The shear force of a fluid system can be calculated using a number of factors, including the volume-to-surface ratio, the fluid density and viscosity, and the velocity of flow. From an engineering standpoint, these calculations are invaluable in designing the appropriate system for a given product and in determining if the existing system is appropriate for other products.
Any text dealing with process engineering and fluid handling should cover thoroughly this subject and the appropriate calculations. For reasons of available space, though, such a discussion is beyond the scope of this particular article. Furthermore, without extensive research, the numbers these calculations provide will be meaningful only in relative terms for their effect on the finished product.

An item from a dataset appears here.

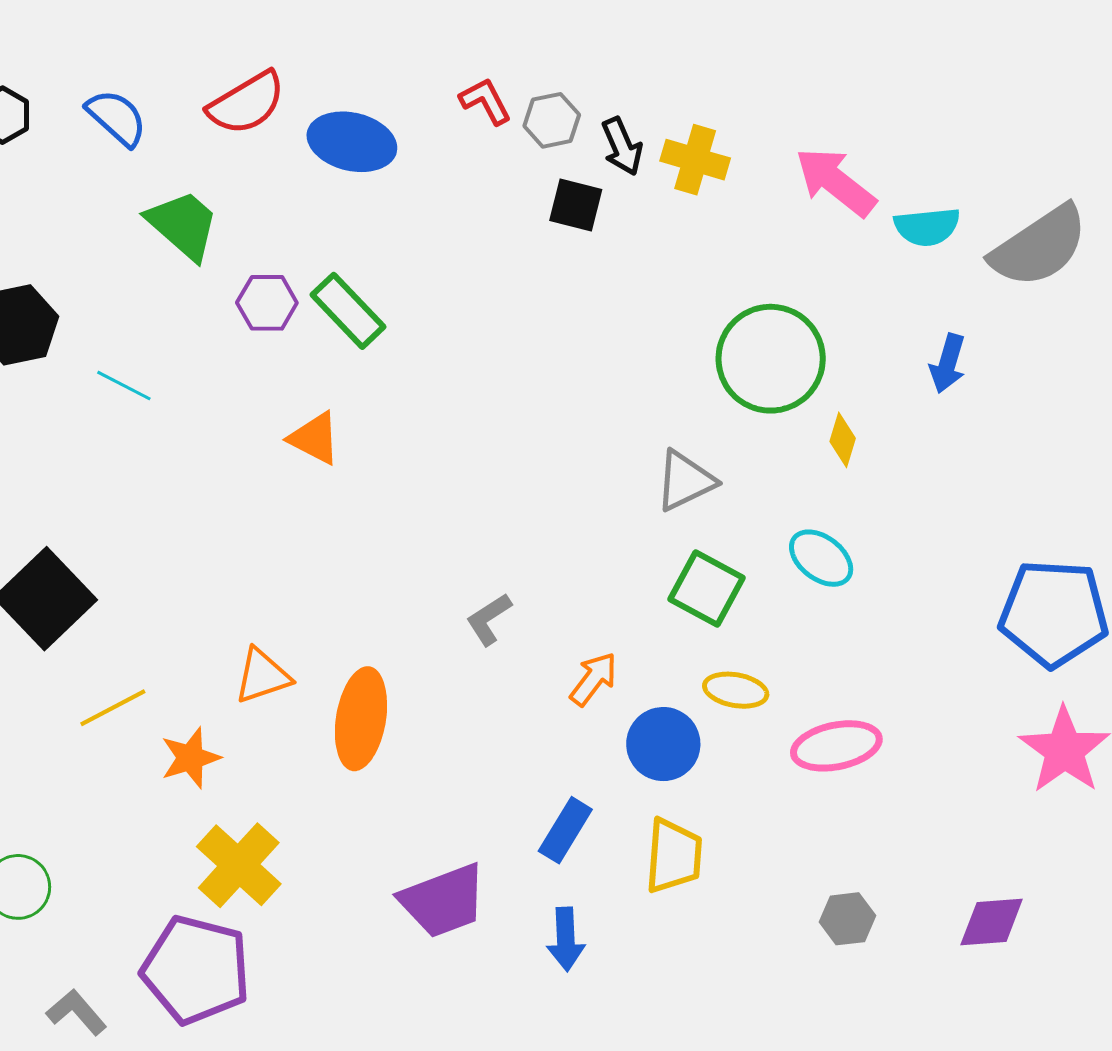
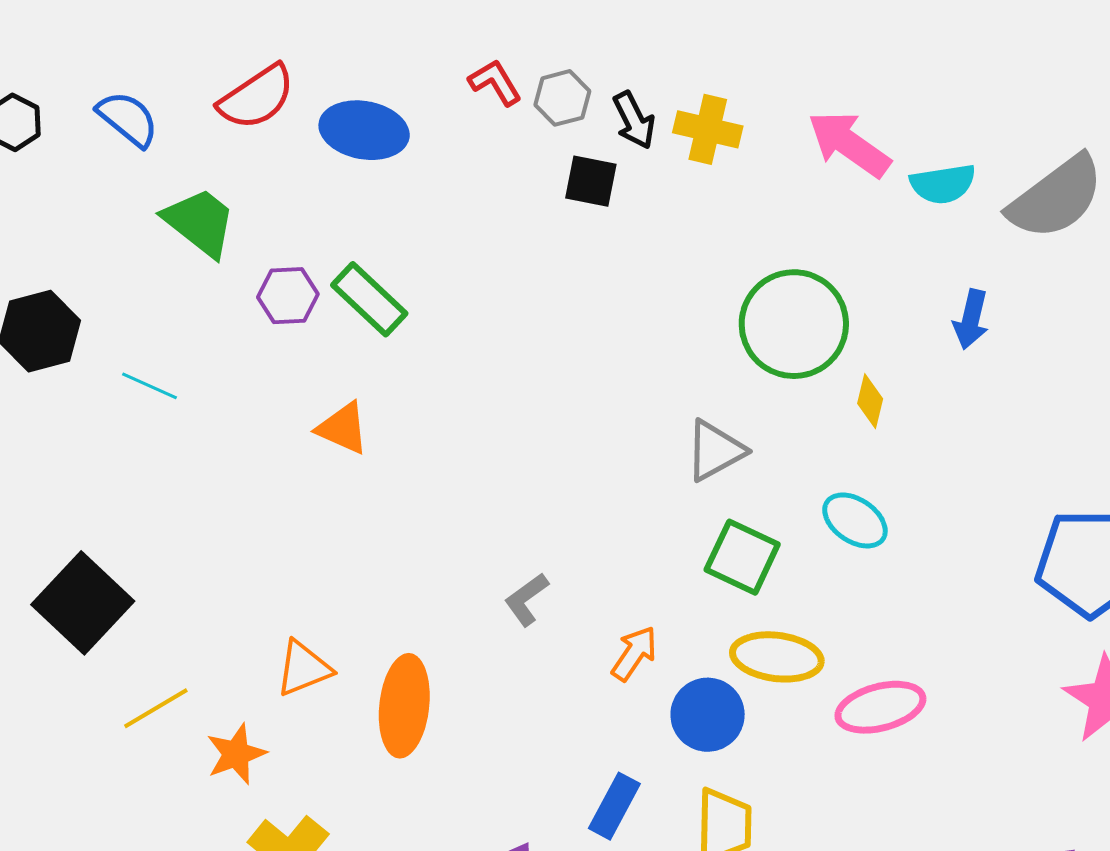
yellow ellipse: (736, 690) -> (777, 657), size x1.4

Methods exist for calculating shear rate, particularly in mixing and pumping. These will differ depending on the kind of mixer used. A rotor and stator type of mixer needs a different method to calculate shear than a turbine, for example. However, the effect on the finished product can be very different even with numerically similar rates, especially with different types of equipment.
"The process may be imparting the same order of magnitude of shear, but things like duration of exposure to the shear may have a large effect, or the volume of the product exposed to the shear can vary with the piece of equipment used," points out Dale Spridco, product manager, fabricated products and tanks, APV Crepaco, Inc., Lake Mills, WI.
"The analytical methods are very helpful to determine the appropriate equipment and horsepower requirements for a product," notes Spridco. "But the effect on the product is best determined by a reasonably large scale test. We've found that labscale equipment doesn't scale-up very well in terms of production, so we test in the pilot plant - 300 gallons as opposed to 3 liters. In going from 300 gallons to 1,500 gallons, you can scale-up reasonably well with certain precautions - things like tip velocities, for example."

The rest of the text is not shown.